The combination works well for macro, product and food photography. Attaching the camera to a boom with a longer HDMI cable gives you excellent flexibility to view your setup.
When Nikon designed the Z6 and Z7 without a second card slot in my opinion was an error. My reasons1) no backup card for weddings.2) XQD cards are hard to find when travelling. 3) Less flexibility for stills and video. 4) Reduced image capacity if you are working in harsh conditions that requires you to open the camera to replace a memory card.
Totally agree with you about the card slots.

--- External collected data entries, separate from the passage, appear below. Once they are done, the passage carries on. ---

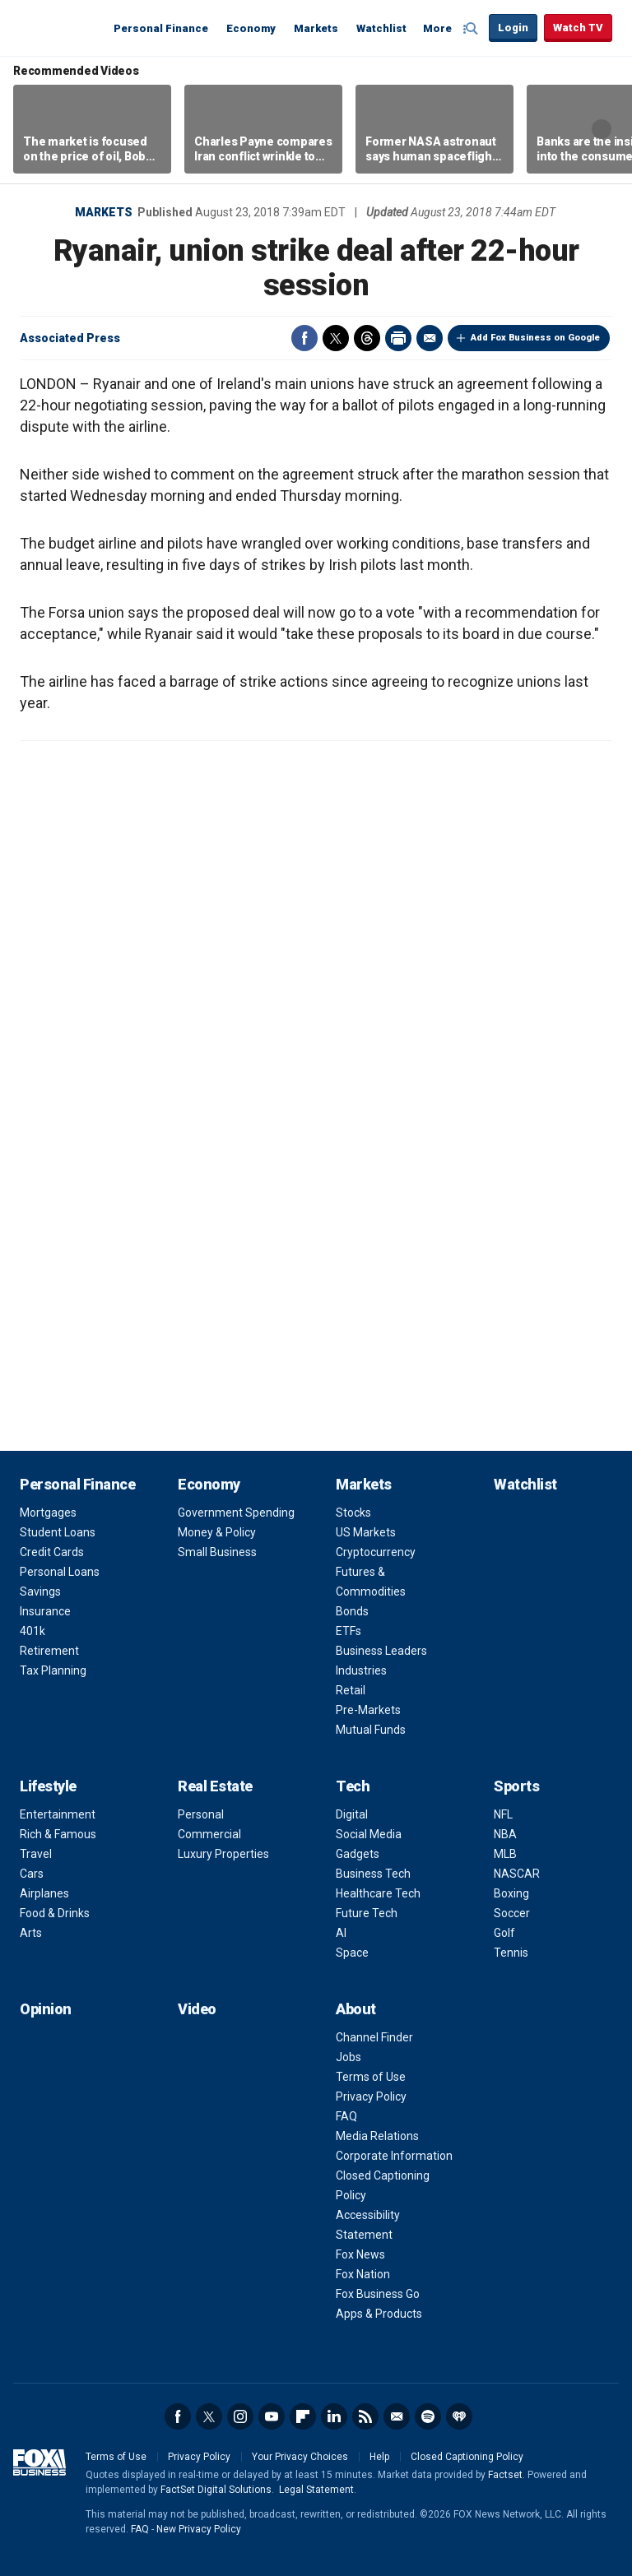 The image size is (632, 2576). I want to click on Terms of Use, so click(371, 2076).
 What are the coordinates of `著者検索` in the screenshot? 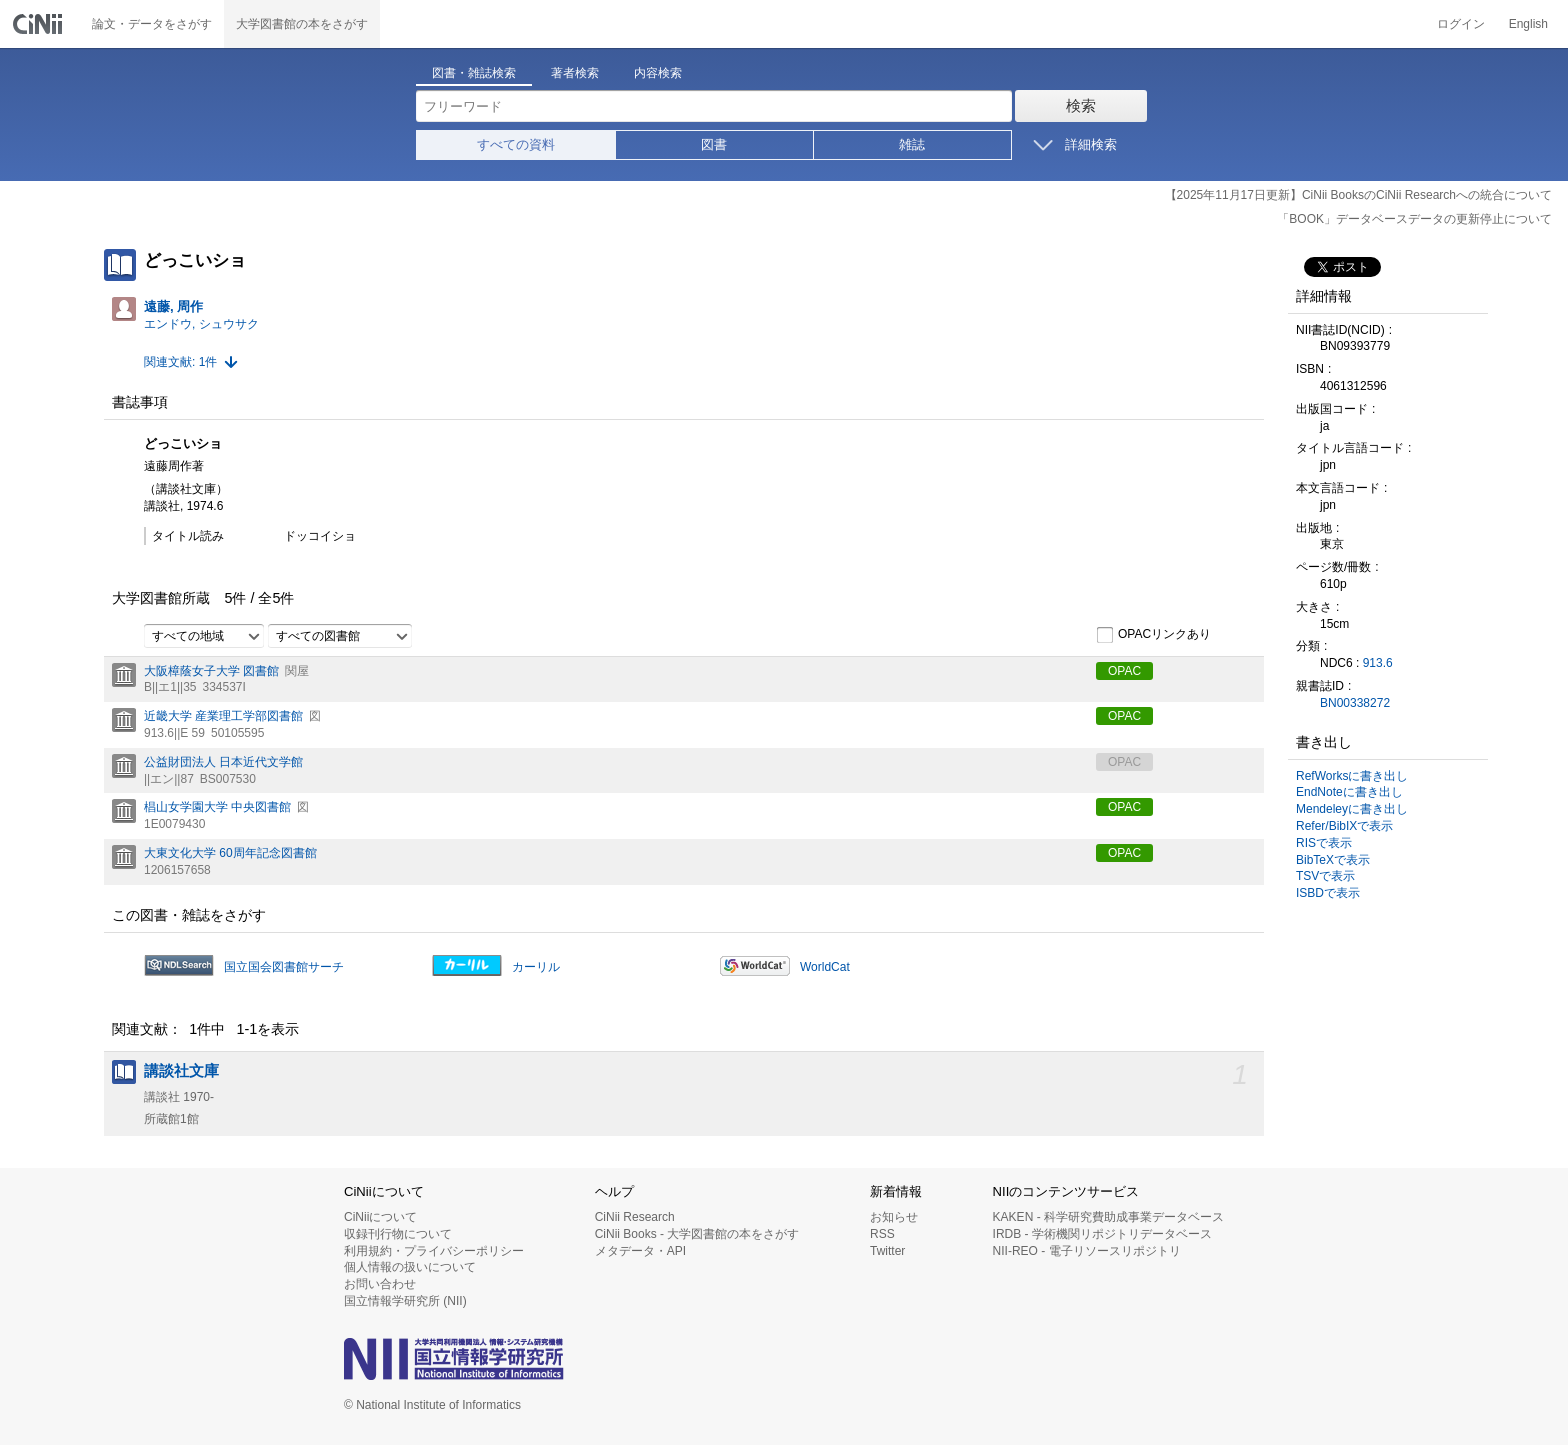 It's located at (575, 73). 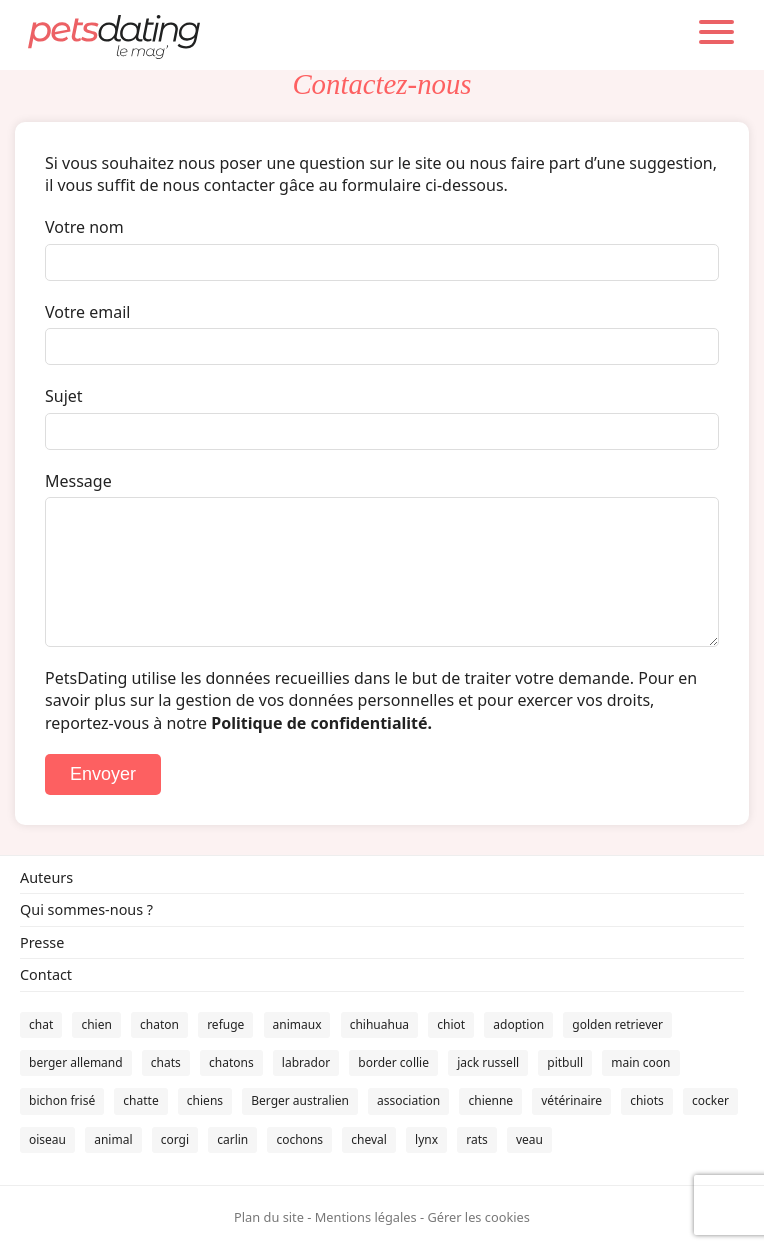 This screenshot has width=764, height=1249. Describe the element at coordinates (379, 1024) in the screenshot. I see `chihuahua` at that location.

I don’t get it….it is a pro camera so what were they thinking?
Thanks for writing about this! I’ve been thinking about whether something like this would benefit me since learning about it from a Fuji channel I follow. For me, I think it would and it’s good to hear from someone using it “in the field” as to their experience with it. As someone who does makes quite a bit of low on the ground images, even with my articulating screen, sounds like something I would get benefit from.
Thanks again for sharing your initial experience with it and have a great day!